This genre-bending experimentalism is what has made BBE a great label over the years, and it's here in spades on BBE 15. Hip-hop has lost something for me over the years but to listen to this you wouldn't know it. There is plenty of the loose, soulful hip-hop that is good enough but it is when things stray from this that this album really shines. Then rapidly accelerating beats and rhymes of 'Black Star' by Richy Pitch featuring M.anifest feel like a frantically tweaking modern take on hip-hop, the tempo making rapid shifts like moving through musical traffic. The transition into Ty's 'Heart is Breaking' is equally wonderful - a percussive, soulful track that combines breakbeats and soulful disco.

Osunlade and Erro's cover of Radiohead's 'Everything In It's Right Place' is inspired and punctures the first disc like a brass pin through a butterfly's wing, a gravity that holds the whole thing in place.
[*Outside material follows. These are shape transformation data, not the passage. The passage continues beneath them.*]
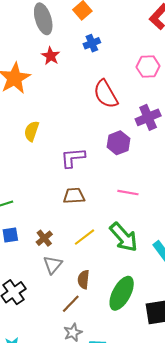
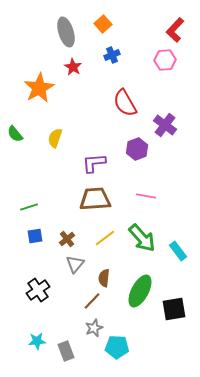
pink hexagon: (148, 67) -> (165, 60), moved
purple cross: (148, 117) -> (165, 125), turned -30
brown trapezoid: (74, 196) -> (95, 199), size x1.5

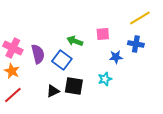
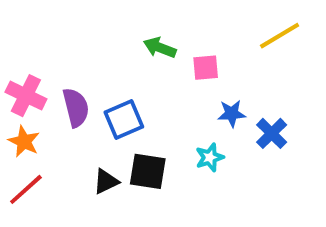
green arrow: (75, 41) -> (160, 48), moved
blue cross: (136, 44) -> (272, 133), moved, turned 35
blue square: (62, 60) -> (124, 119), turned 30

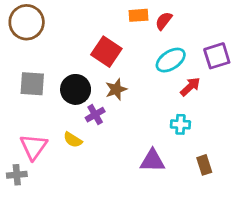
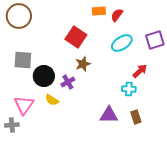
red arrow: (190, 87) -> (140, 71), moved
black circle: (76, 89) -> (44, 76), moved
brown rectangle: (204, 165) -> (136, 117), moved

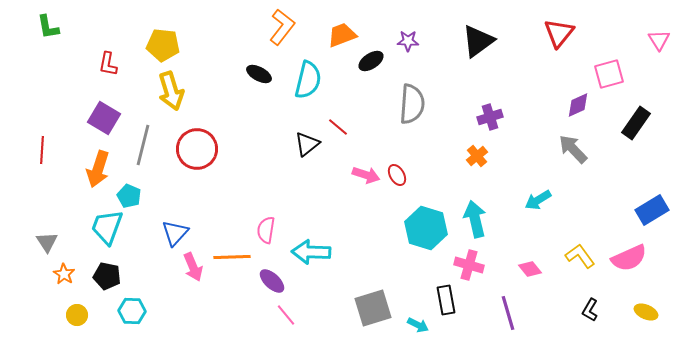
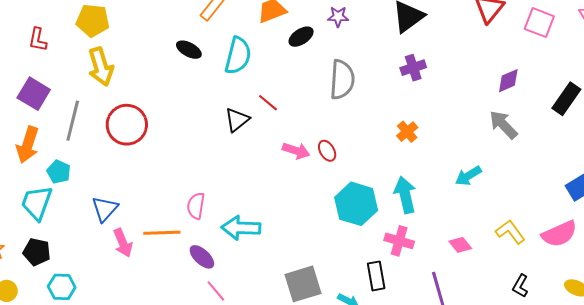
pink square: (609, 74) -> (539, 23), moved, turned 36
purple cross: (490, 117) -> (413, 68), moved

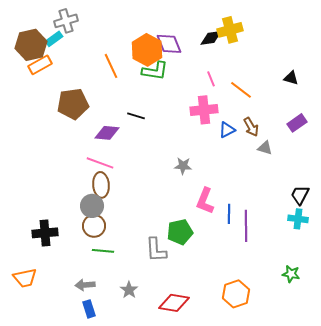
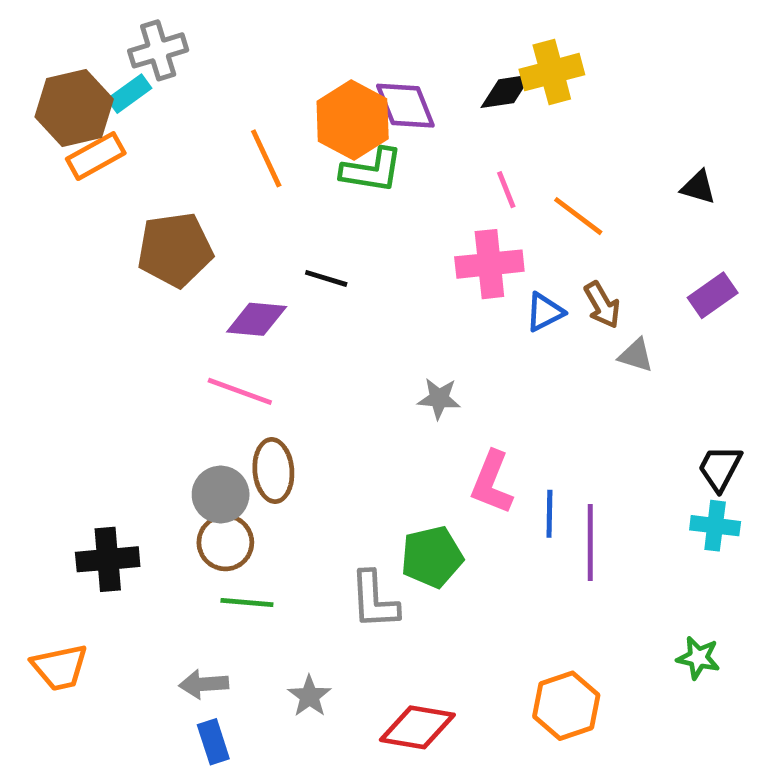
brown ellipse: (101, 185) -> (273, 471), moved

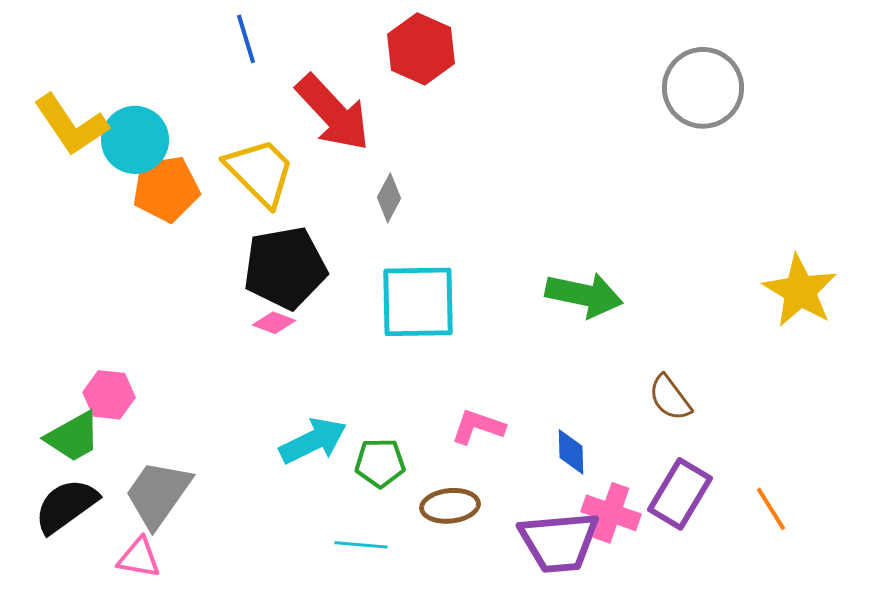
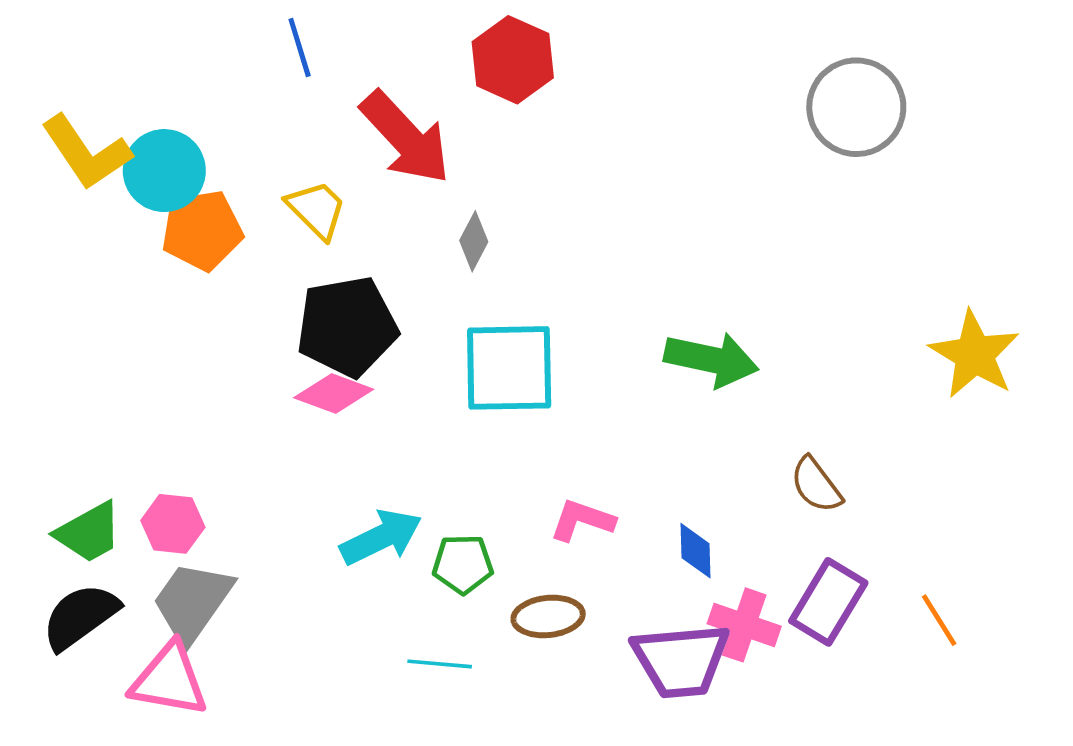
yellow trapezoid: (260, 172) -> (317, 210), size x0.7
pink diamond: (274, 323) -> (334, 394), size x1.5
pink hexagon: (109, 395) -> (173, 524), moved
pink triangle: (139, 558) -> (169, 680), size x1.5

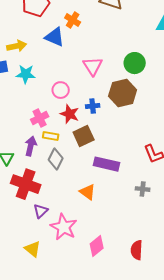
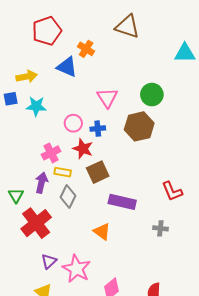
blue cross: (93, 106) -> (98, 129), moved
red cross: (26, 184) -> (36, 223), turned 32
purple triangle: (41, 211) -> (49, 261), moved

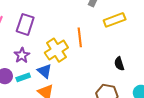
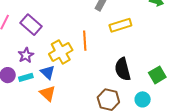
purple rectangle: (25, 24) -> (31, 25), turned -70
black semicircle: (119, 64) -> (123, 69), size x1.6

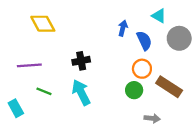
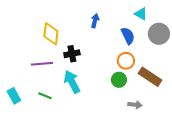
yellow diamond: (43, 24) -> (51, 34), moved, turned 35
blue arrow: (123, 28) -> (95, 21), moved
purple line: (29, 65) -> (42, 64), moved
green line: (44, 91) -> (45, 96), moved

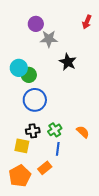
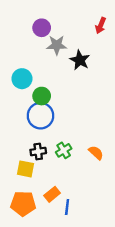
black star: (68, 62) -> (80, 60), moved
green circle: (29, 75) -> (42, 96), moved
blue line: (58, 149) -> (67, 207), moved
orange pentagon: (20, 176) -> (23, 204), turned 30

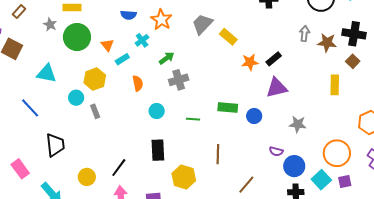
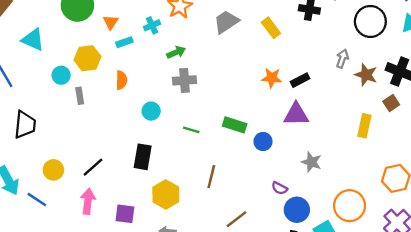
yellow rectangle: (228, 37) -> (271, 28), moved
orange semicircle: (138, 83) -> (121, 80), moved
A cover of Radiohead can be a risky move but the sales rhythms here work perfectly. The final portion of disc one takes in drum 'n' bass, soul and soulful hip-hop, with the bombastic 'How 'Bout Us' by Katalyst really pulling no punches.

The second disc never quite reaches the same heights, feeling much more constrained by genre than the first half of this album. J Dilla's turns return their glory, particularly 'Pause', but there is just a bit too much straight up hip-hop. There are still some great moments - the vitriolic rhymes and rough riding bass lines and beats of Jazzy Jeff's 'Scram' and the gloriously classic disco of Don Cello's cover of 'Aint No Stoppin' Us Now' - things just aren't quite as adventurous.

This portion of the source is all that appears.